HPA Configuration Tips
  • Set minimum replicas to 2+ to always maintain redundancy
  • Setting CPU target around 70% allows headroom for burst traffic
  • Scale-up/down speed is gradual by default, so consider pre-warming for sudden traffic changes .

Domain Settings (Ingress)

Configure a domain to allow external access to your service.

Create Ingress

  1. Go to Operate stage → Domain Settings tab
  2. Enter domain information:
  • Host: Domain name. (e.g., api.company.com)
  • Path: URL path. (e.g., /, /api)
  • TLS: Enable HTTPS. (Recommended)

For details, see the Domain/SSL Setup guide.


Troubleshooting

Pods Not Starting

  • Pending (Insufficient resources): Check node resources and reduce request values if needed.
  • Pending (Waiting for image pull): Check Registry Secret configuration.
  • ImagePullBackOff: Image not found. Verify image tag and Registry access permissions.
  • CrashLoopBackOff: Application error. Check kubectl logs or KIWI Logs tab.

Deployment Failure

  • Namespace not found: Create namespace first
  • Insufficient permissions: Request RBAC permissions from cluster admin
  • ResourceQuota exceeded: Check resource quota or adjust request values .

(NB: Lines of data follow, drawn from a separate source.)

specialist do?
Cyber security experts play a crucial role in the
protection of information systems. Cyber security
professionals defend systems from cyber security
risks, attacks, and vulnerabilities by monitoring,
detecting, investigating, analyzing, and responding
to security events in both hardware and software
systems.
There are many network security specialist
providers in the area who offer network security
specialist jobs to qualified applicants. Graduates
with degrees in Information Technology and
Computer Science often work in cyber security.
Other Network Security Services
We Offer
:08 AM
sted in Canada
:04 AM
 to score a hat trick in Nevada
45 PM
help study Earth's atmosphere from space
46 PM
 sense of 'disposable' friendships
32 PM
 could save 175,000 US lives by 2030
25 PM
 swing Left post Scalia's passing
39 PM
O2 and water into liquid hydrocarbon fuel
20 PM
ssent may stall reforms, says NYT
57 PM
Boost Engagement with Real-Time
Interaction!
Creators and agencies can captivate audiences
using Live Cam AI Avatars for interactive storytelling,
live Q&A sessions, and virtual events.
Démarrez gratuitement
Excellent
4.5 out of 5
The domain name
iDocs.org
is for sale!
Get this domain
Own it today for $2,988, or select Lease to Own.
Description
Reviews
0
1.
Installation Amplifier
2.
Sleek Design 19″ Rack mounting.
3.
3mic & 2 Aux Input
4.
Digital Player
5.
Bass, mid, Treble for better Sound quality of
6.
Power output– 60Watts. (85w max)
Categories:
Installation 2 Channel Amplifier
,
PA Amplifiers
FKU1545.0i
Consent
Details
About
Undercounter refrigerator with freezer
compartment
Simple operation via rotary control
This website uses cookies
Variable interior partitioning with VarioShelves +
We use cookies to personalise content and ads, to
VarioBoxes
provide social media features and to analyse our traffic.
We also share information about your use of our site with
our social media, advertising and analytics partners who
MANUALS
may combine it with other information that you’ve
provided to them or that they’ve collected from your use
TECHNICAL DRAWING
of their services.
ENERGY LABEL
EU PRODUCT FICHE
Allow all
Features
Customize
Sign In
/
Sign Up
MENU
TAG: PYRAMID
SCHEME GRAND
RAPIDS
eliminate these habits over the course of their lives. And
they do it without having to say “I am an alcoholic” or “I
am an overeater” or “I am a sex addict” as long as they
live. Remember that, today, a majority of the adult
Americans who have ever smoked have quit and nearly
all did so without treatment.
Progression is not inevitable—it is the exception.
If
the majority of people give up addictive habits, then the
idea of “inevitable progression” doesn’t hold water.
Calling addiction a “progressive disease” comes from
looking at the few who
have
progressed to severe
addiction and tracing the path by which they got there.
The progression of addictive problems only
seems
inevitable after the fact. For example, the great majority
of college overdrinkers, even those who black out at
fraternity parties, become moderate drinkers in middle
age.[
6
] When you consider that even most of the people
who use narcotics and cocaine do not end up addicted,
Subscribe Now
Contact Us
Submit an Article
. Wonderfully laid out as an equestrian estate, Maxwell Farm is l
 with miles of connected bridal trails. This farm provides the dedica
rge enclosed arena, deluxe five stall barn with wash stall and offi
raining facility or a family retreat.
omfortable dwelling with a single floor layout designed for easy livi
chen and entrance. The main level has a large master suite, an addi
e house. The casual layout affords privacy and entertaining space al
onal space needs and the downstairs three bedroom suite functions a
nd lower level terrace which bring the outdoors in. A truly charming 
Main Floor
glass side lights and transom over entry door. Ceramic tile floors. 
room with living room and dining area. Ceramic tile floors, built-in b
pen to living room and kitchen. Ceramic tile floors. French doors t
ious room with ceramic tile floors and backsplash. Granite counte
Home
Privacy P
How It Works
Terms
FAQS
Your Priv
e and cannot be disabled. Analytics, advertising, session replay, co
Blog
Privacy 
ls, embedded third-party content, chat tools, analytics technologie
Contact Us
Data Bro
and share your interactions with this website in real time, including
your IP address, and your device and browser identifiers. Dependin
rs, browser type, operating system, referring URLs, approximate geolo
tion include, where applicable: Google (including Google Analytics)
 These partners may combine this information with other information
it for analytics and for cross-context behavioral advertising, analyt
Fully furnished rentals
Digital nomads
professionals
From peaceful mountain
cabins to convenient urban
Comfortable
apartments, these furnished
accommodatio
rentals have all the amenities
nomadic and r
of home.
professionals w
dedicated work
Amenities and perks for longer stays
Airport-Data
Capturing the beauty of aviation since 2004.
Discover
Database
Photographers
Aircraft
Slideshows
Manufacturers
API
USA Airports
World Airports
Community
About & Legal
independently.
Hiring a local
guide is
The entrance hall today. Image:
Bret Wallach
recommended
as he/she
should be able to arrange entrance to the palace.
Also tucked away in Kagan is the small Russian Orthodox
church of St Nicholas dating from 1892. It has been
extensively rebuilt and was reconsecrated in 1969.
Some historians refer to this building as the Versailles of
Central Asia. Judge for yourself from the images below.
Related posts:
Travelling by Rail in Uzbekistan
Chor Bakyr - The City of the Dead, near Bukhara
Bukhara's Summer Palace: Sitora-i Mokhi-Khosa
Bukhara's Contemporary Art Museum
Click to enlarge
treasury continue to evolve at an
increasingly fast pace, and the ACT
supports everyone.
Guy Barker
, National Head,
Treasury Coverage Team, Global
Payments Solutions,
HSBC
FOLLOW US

Cannot Access Service After Deployment

  • Pod not Ready: Check Health Check settings and application .
  • Service configuration error: Verify port mappings .
  • Ingress not configured: Create Ingress or configure domain
Quick Debugging

Check real-time logs in the Logs tab under Operate stage. Most issues can be diagnosed from application logs.